Cataglyphis fortis is a species of ant in the subfamily Formicinae. Found in Tunisia, the ants inhabit salt pans where they forage dead arthropods.
This ant ventures far from its burrow in the Sahara Desert, which has almost no identifiable features. While venturing out it periodically takes measurements of its angle in respect to the Sun. By doing this the ant can venture far from its nest in search of food. Because of the blistering heat, it can only do this for about 3–5 minutes/day (the hottest time of the day, when all its predators are in hiding from the sun). When the ant finds a dead insect it then looks at the sun and because of its periodic references to the sun's angle it knows exactly what the shortest route back to the nest is. Researchers from the Max Planck Institute for Chemical Ecology have also verified that desert microhabitats have unique odour signatures that can guide the ants back to the nest.
This skill, which has also been observed in the behavior of foraging honey bees, is elemental to the survival of this species of ant under the harsh conditions in which it lives. This behavior allows Cataglyphis to travel farther from its nest than any other creature that lives in the Sahara, with respect to size.
The ant appears to use an internal pedometer to count its steps in a harsh environment where odors quickly vanish, enabling it to "count back" to its nest.[1] When stilts were glued on to the ants legs, they overshot the distance of their nests, while ants with cut legs traveled short of their nest. It's suspected that while the ants unlikely have the brainpower to literally count steps, they are somehow doing it intuitively.[2]
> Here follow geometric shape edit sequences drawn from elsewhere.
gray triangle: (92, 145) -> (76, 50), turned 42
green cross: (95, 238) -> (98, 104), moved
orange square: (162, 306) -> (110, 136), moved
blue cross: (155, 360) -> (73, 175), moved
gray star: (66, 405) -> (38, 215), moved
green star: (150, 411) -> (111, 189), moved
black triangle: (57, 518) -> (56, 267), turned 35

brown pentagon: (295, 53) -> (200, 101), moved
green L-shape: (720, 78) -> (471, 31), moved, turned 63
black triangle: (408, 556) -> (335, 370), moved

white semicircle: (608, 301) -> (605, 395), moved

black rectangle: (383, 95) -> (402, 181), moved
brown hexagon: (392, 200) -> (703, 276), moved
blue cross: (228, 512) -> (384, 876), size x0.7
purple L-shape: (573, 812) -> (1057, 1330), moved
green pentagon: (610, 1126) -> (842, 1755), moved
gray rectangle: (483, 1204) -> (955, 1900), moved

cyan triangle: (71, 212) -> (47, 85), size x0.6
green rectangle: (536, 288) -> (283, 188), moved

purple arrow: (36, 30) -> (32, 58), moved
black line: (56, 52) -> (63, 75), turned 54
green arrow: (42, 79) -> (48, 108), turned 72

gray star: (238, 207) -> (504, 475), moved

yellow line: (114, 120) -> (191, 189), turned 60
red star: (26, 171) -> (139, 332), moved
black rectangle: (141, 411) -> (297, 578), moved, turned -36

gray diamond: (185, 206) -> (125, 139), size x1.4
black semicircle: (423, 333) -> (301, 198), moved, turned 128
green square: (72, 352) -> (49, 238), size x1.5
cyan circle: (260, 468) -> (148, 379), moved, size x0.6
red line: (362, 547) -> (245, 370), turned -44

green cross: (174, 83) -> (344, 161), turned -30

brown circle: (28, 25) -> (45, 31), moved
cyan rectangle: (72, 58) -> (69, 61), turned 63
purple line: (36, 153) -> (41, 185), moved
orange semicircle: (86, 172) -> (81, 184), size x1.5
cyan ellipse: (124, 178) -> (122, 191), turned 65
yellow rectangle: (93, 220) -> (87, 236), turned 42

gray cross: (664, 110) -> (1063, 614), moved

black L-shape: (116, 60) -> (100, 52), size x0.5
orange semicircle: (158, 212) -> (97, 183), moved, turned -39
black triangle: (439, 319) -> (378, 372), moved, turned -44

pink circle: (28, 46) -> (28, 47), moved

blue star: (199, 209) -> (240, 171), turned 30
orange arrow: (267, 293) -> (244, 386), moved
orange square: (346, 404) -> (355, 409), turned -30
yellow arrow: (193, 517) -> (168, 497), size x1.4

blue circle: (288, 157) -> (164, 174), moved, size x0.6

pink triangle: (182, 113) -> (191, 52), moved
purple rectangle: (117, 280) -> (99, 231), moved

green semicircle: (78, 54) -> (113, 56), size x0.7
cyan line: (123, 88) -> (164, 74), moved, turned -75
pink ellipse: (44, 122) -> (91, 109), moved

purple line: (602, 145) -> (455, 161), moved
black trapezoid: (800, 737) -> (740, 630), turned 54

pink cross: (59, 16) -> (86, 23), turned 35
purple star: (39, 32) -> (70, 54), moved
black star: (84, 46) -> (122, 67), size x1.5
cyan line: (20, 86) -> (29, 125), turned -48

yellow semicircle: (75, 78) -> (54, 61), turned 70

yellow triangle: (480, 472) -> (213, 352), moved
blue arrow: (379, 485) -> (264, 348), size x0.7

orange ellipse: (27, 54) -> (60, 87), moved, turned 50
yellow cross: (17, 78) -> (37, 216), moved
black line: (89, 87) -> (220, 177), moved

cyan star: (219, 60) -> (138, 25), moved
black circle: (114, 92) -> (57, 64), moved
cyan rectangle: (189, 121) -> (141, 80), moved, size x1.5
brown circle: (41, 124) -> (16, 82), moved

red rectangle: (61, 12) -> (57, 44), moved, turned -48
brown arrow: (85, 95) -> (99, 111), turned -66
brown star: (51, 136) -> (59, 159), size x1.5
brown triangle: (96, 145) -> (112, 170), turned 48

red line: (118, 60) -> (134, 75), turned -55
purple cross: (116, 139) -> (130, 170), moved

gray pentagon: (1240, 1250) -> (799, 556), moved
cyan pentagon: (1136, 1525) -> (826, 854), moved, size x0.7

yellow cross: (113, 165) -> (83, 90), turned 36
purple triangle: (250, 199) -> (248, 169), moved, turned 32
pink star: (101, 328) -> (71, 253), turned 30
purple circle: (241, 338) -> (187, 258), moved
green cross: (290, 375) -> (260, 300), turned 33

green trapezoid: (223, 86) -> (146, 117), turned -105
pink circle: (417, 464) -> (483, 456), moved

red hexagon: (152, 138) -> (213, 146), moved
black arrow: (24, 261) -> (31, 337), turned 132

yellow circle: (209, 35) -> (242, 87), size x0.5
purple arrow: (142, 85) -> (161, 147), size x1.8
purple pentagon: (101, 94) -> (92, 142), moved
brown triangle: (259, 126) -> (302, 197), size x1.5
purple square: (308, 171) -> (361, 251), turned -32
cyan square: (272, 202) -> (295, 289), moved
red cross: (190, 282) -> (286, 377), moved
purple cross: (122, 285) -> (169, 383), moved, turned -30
Cataglyphis fortis is capable, as well, of memorizing up to 14 different food odors which seemingly exceeds its requirements for survival. Workers from a colony were presented with several different food odors and were observed to remember them for up to 25 days following their initial introduction to the odor, which exceeds the average expected lifespan of about six days before they tend to be killed by predators. Researchers were consequentially stunned that ants who had reached over four times the average expected age could still remember what they learned. Puzzled at this, they reasoned that it makes sense due to food being unpredictable, and the ants may come across several different food items in a single foraging run while nest scents tend to remain the same and will not drastically change during any given ant's lifetime.[3]